▸ EXERCISE GOAL
From the line containing "Image resolution: width=497, height=2576." through the last line of the entries below, print each line exactly. Pictures stay out.

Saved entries
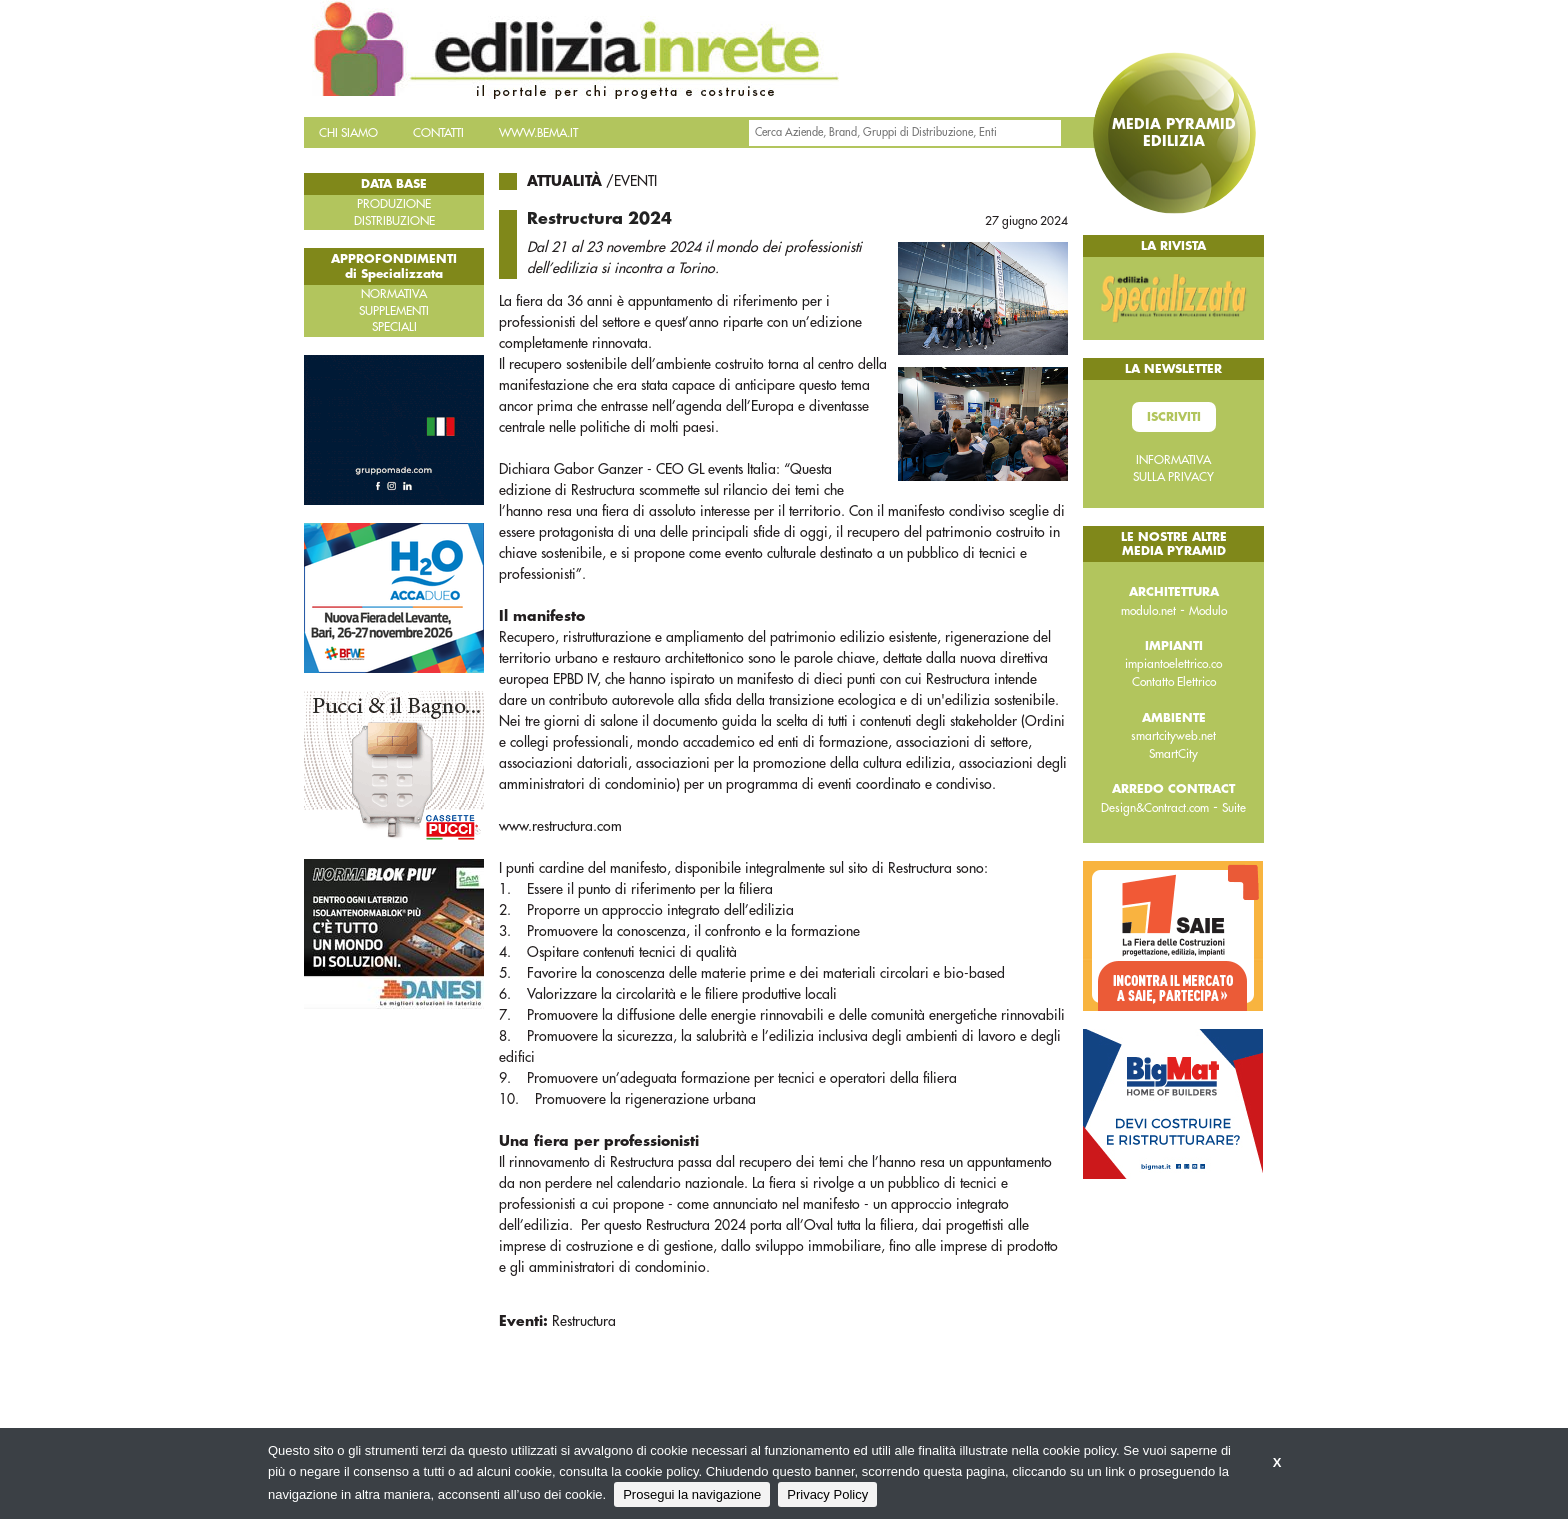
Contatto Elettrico (1174, 682)
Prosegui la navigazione (692, 1494)
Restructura (584, 1321)
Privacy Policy (827, 1494)
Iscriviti (1174, 417)
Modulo (1208, 611)
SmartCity (1173, 754)
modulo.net (1148, 611)
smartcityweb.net (1173, 736)
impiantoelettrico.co (1173, 664)
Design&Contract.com (1155, 808)
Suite (1234, 808)
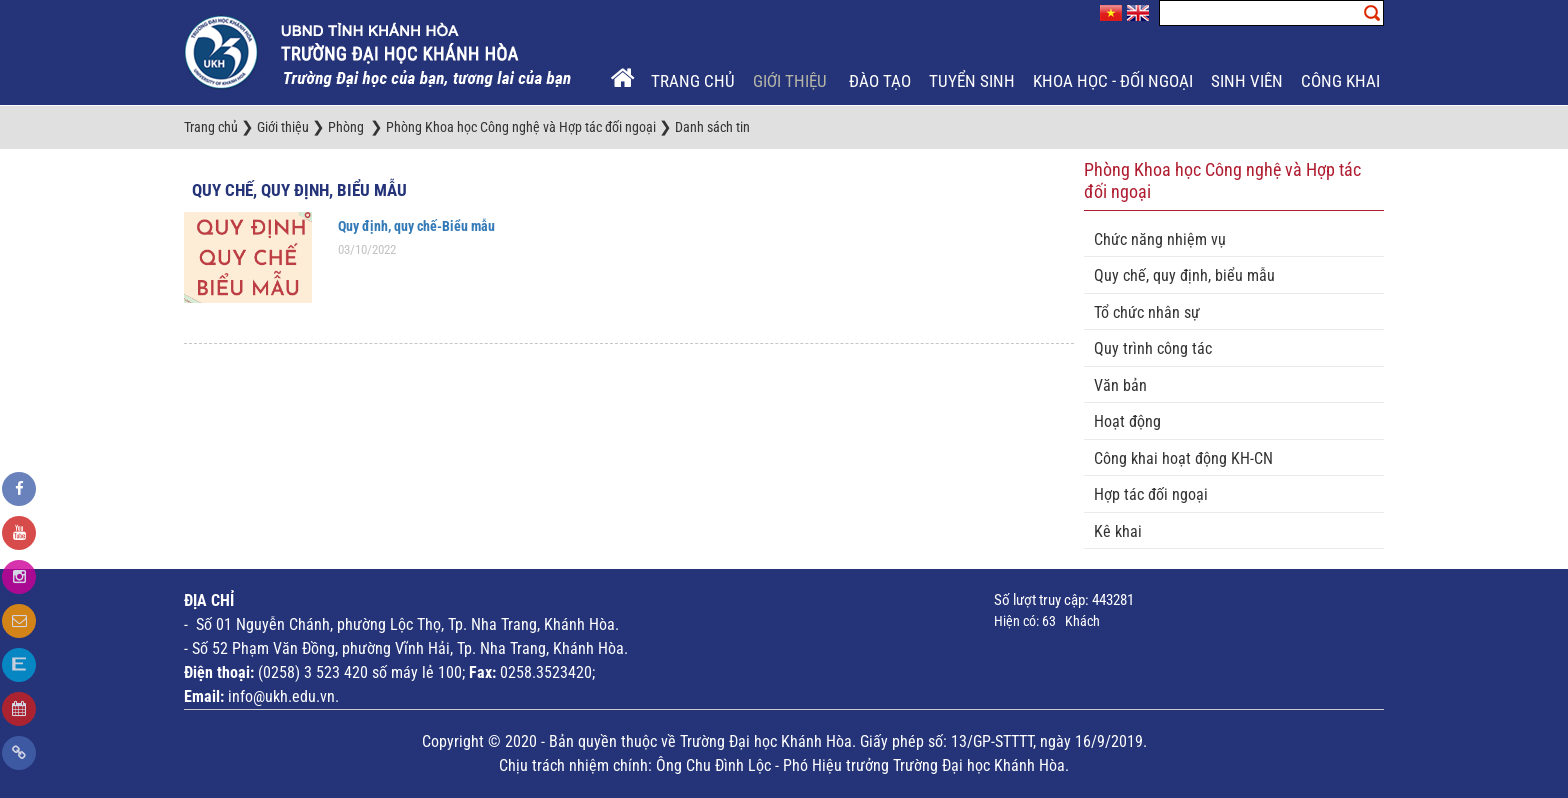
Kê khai (1118, 531)
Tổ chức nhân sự (1147, 312)
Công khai (1340, 81)
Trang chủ (693, 81)
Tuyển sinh (972, 81)
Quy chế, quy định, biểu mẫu (299, 190)
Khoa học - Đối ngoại (1113, 81)
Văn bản (1120, 385)
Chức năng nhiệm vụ (1160, 239)
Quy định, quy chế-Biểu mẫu (416, 226)
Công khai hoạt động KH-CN (1183, 458)
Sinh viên (1247, 81)
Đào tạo (880, 81)
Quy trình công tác (1153, 348)
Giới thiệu (792, 81)
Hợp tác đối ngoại (1151, 494)
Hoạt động (1127, 421)
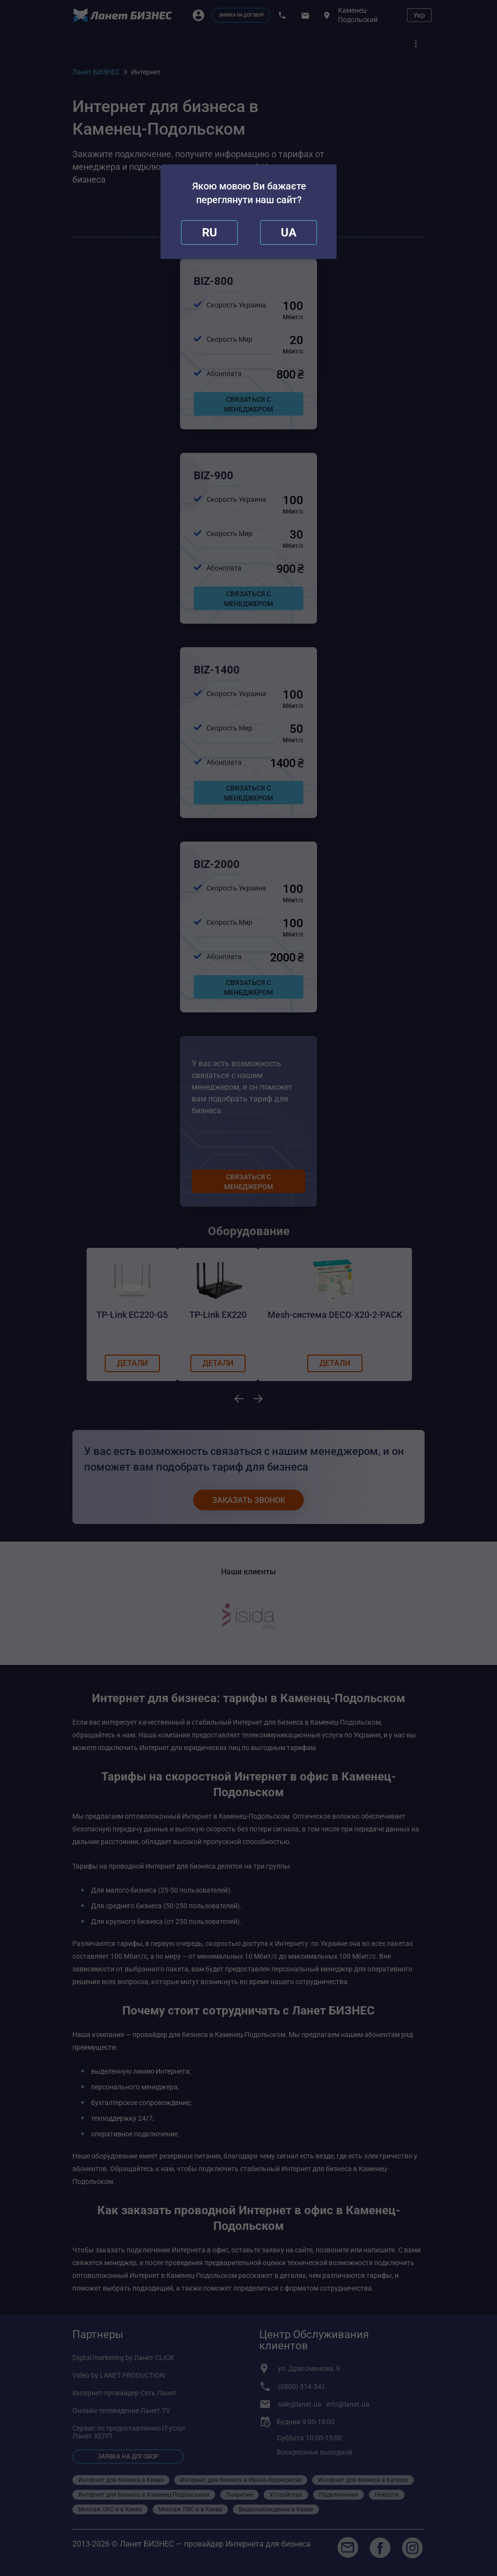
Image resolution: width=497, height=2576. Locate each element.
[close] (209, 232)
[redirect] (288, 232)
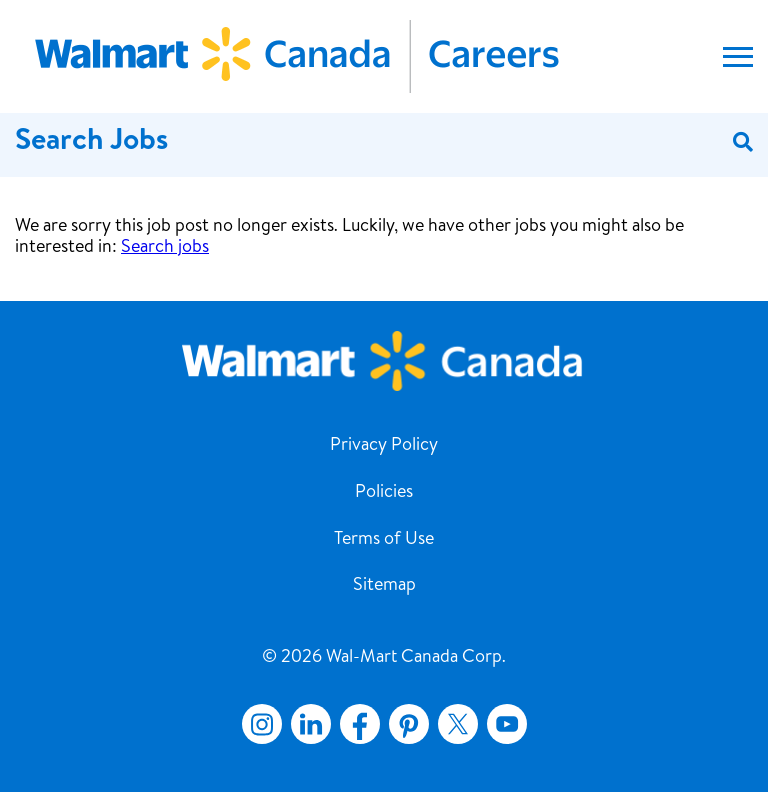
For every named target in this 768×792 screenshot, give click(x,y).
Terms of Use (384, 540)
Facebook (356, 724)
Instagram (262, 724)
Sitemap (384, 586)
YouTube (507, 724)
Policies (384, 493)
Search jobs (165, 248)
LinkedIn (311, 724)
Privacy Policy (384, 446)
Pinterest (409, 724)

▸ RESPONSE FOR THIS EXERCISE
Image resolution: width=497, height=2576. Locate each element.
[close] (209, 232)
[redirect] (288, 232)
For every named target in this 768×792 screenshot, give click(x,y).
Terms of Use (384, 540)
Facebook (356, 724)
Instagram (262, 724)
Sitemap (384, 586)
YouTube (507, 724)
Policies (384, 493)
Search jobs (165, 248)
LinkedIn (311, 724)
Privacy Policy (384, 446)
Pinterest (409, 724)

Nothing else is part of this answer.